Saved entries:
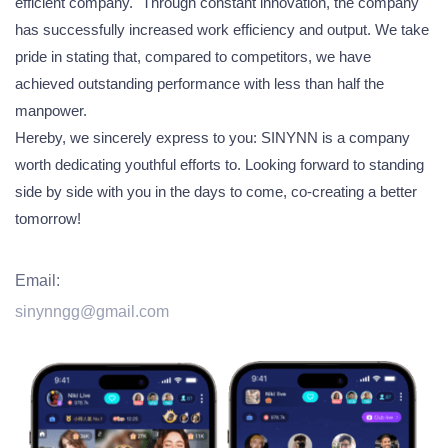
efficient company." Through constant innovation, the company
has successfully increased work efficiency and output. We take
pride in stating that, compared to competitors, we have
achieved outstanding performance with less than half the
manpower.
Hereby, we sincerely express to you: SINYNN is a company
worth dedicating youthful efforts to. Looking forward to standing
side by side with you in the days to come, co-creating a better
tomorrow!
Email:
sinynngg@gmail.com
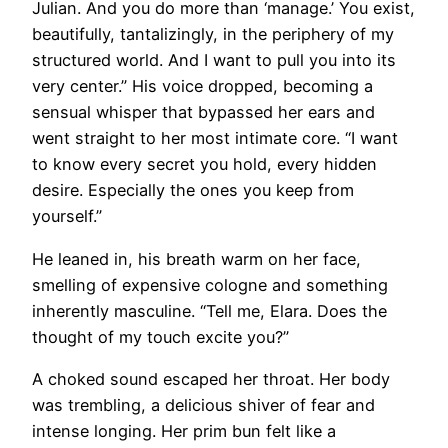
Julian. And you do more than ‘manage.’ You exist,
beautifully, tantalizingly, in the periphery of my
structured world. And I want to pull you into its
very center.” His voice dropped, becoming a
sensual whisper that bypassed her ears and
went straight to her most intimate core. “I want
to know every secret you hold, every hidden
desire. Especially the ones you keep from
yourself.”
He leaned in, his breath warm on her face,
smelling of expensive cologne and something
inherently masculine. “Tell me, Elara. Does the
thought of my touch excite you?”
A choked sound escaped her throat. Her body
was trembling, a delicious shiver of fear and
intense longing. Her prim bun felt like a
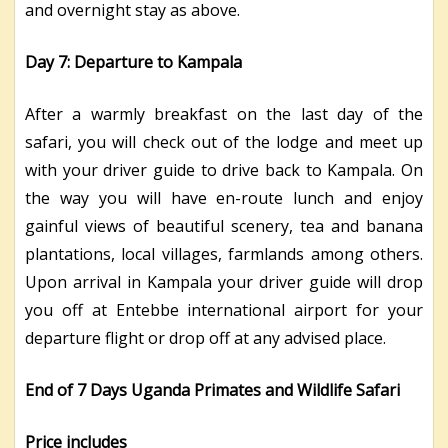
and overnight stay as above.
Day 7: Departure to Kampala
After a warmly breakfast on the last day of the
safari, you will check out of the lodge and meet up
with your driver guide to drive back to Kampala. On
the way you will have en-route lunch and enjoy
gainful views of beautiful scenery, tea and banana
plantations, local villages, farmlands among others.
Upon arrival in Kampala your driver guide will drop
you off at Entebbe international airport for your
departure flight or drop off at any advised place.
End of 7 Days Uganda Primates and Wildlife Safari
Price includes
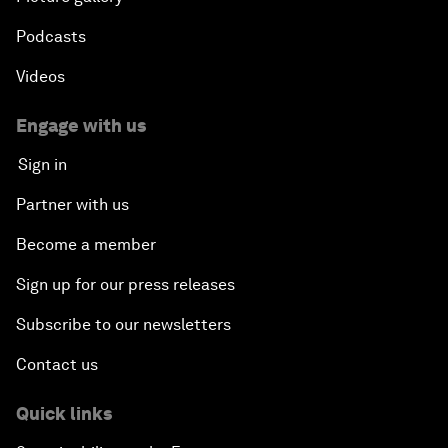
Podcasts
Videos
Engage with us
Sign in
Partner with us
Become a member
Sign up for our press releases
Subscribe to our newsletters
Contact us
Quick links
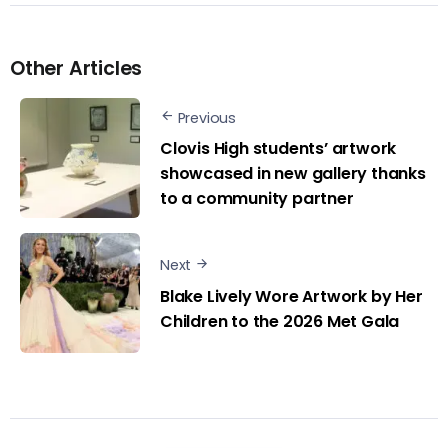
Other Articles
Previous
Clovis High students’ artwork
showcased in new gallery thanks
to a community partner
Next
Blake Lively Wore Artwork by Her
Children to the 2026 Met Gala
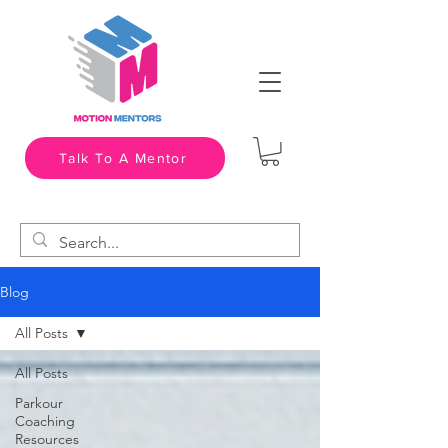
Talk To A Mentor
Blog
All Posts
All Posts
Parkour
Coaching
Resources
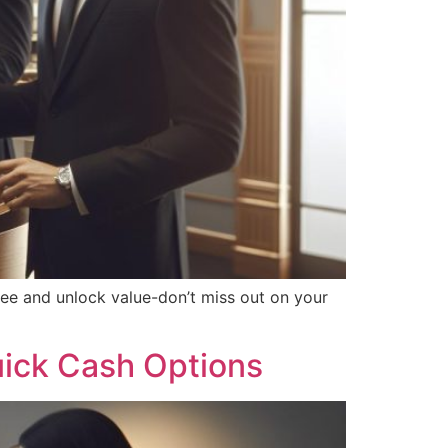
ree and unlock value-don’t miss out on your
uick Cash Options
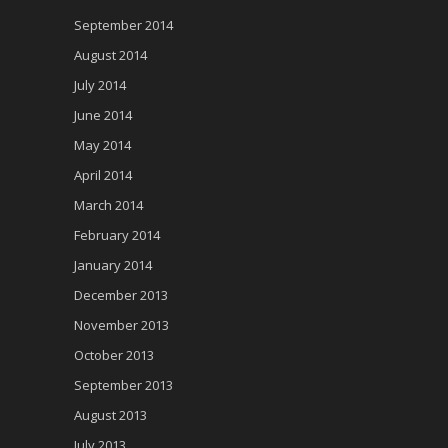
September 2014
August 2014
July 2014
June 2014
May 2014
April 2014
March 2014
February 2014
January 2014
December 2013
November 2013
October 2013
September 2013
August 2013
July 2013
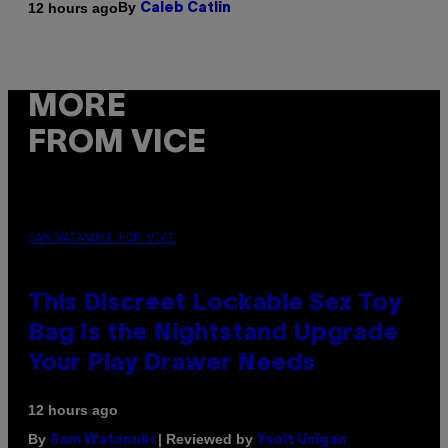
By
12 hours ago
Caleb Catlin
MORE
FROM VICE
SAM WATANUKI FOR VICE
This Discreet Lockable Sex Toy
Bag Is the Nightstand Upgrade
Your Play Drawer Needs
12 hours ago
By
| Reviewed by
Sam Watanuki
Ysolt Usigan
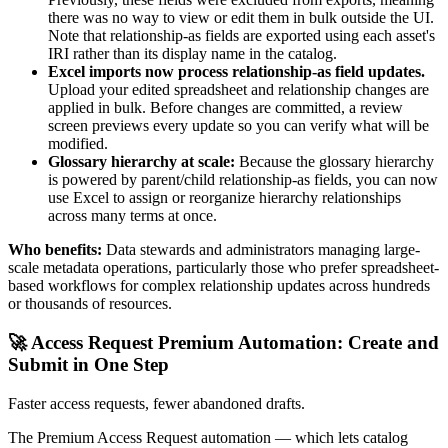
there was no way to view or edit them in bulk outside the UI.
Note that relationship-as fields are exported using each asset's
IRI rather than its display name in the catalog.
Excel imports now process relationship-as field updates.
Upload your edited spreadsheet and relationship changes are
applied in bulk. Before changes are committed, a review
screen previews every update so you can verify what will be
modified.
Glossary hierarchy at scale:
Because the glossary hierarchy
is powered by parent/child relationship-as fields, you can now
use Excel to assign or reorganize hierarchy relationships
across many terms at once.
Who benefits:
Data stewards and administrators managing large-
scale metadata operations, particularly those who prefer spreadsheet-
based workflows for complex relationship updates across hundreds
or thousands of resources.
🚀 Access Request Premium Automation: Create and
Submit in One Step
Faster access requests, fewer abandoned drafts.
The Premium Access Request automation — which lets catalog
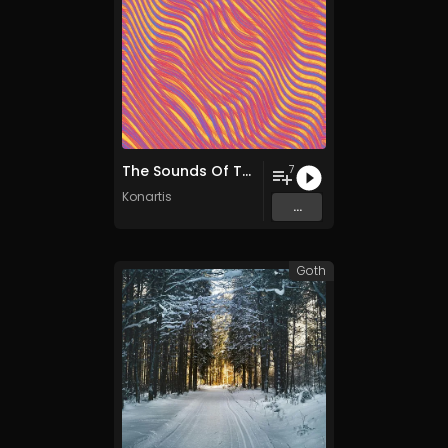
The Sounds Of The Future
7
Konartis
...
Goth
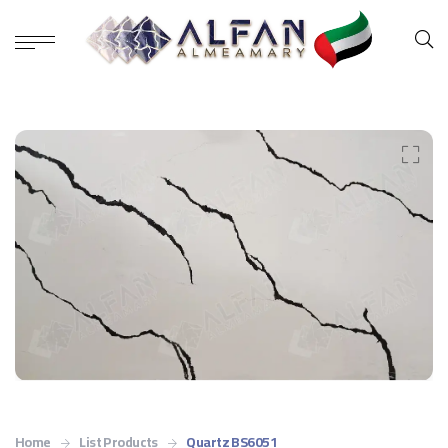
Home
List Products
Quartz BS6051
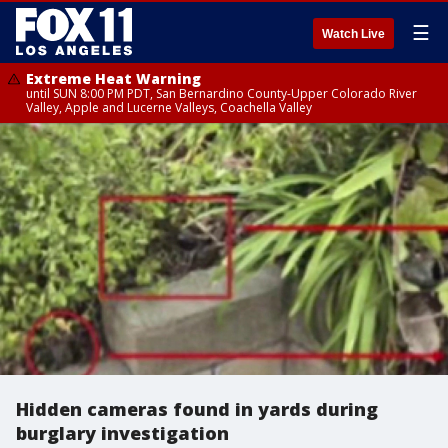
☰
Watch Live
Extreme Heat Warning
until SUN 8:00 PM PDT, San Bernardino County-Upper Colorado River
Valley, Apple and Lucerne Valleys, Coachella Valley
Hidden cameras found in yards during
burglary investigation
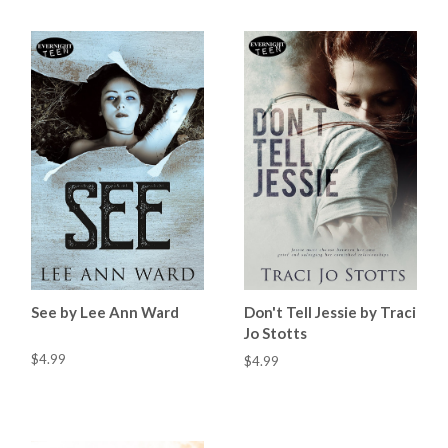
See by Lee Ann Ward
Don't Tell Jessie by Traci
Jo Stotts
$4.99
$4.99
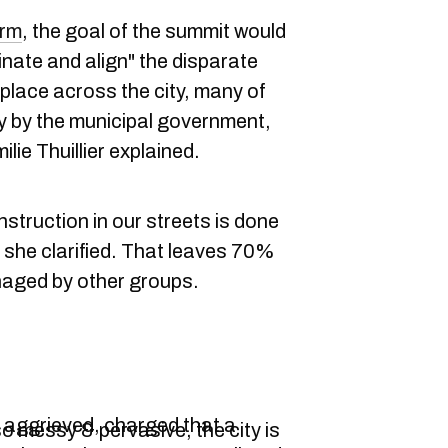
orm
, the goal of the summit would
dinate and align" the disparate
place across the city, many of
y by the municipal government,
lie Thuillier explained.
struction in our streets is done
" she clarified. That leaves 70%
naged by other groups.
aggrieved, charged that a
o messy & pervasive, the city is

Your task:
Search the entries for the word "Tell" and gather every line where it appears.

Exercise result:
inherently masculine. “Tell me, Elara. Does the
Don't Tell Jessie by Traci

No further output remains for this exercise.